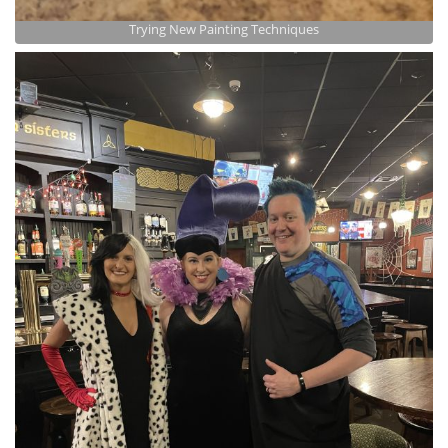
Trying New Painting Techniques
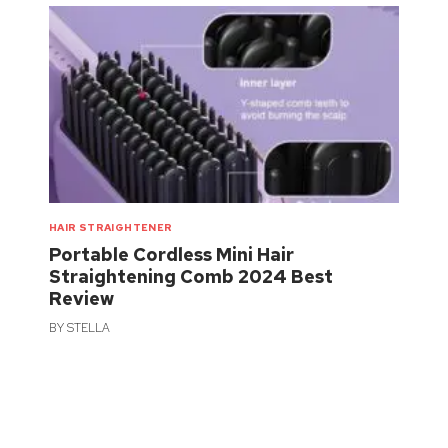
HAIR STRAIGHTENER
Portable Cordless Mini Hair
Straightening Comb 2024 Best
Review
BY
STELLA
■ ■ ■ ■
What the task asks:
Pictures stay out, but everything else in the records must be output exactly.

Exercise answer:
Trying New Painting Techniques
HAIR STRAIGHTENER
Portable Cordless Mini Hair
Straightening Comb 2024 Best
Review
BY
STELLA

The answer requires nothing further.